Transcribed page contents
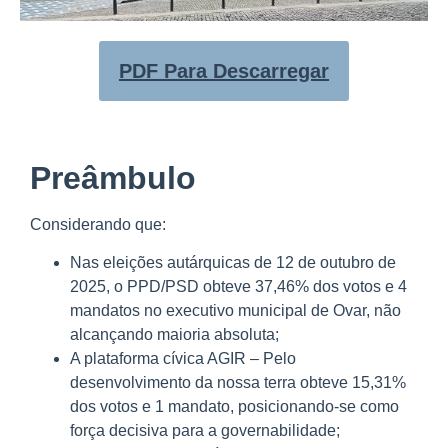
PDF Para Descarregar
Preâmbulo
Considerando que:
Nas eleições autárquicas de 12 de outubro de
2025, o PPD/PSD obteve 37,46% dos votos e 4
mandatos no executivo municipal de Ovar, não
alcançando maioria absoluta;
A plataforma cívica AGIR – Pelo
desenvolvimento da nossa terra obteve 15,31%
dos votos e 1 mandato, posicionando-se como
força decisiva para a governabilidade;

**About this exercise:**
Return word for word the line with "2025, o PPD/PSD obteve 37,46% dos votos e 4" and every line after it through the end of the records above.

**Response to this task:**
2025, o PPD/PSD obteve 37,46% dos votos e 4
mandatos no executivo municipal de Ovar, não
alcançando maioria absoluta;
A plataforma cívica AGIR – Pelo
desenvolvimento da nossa terra obteve 15,31%
dos votos e 1 mandato, posicionando-se como
força decisiva para a governabilidade;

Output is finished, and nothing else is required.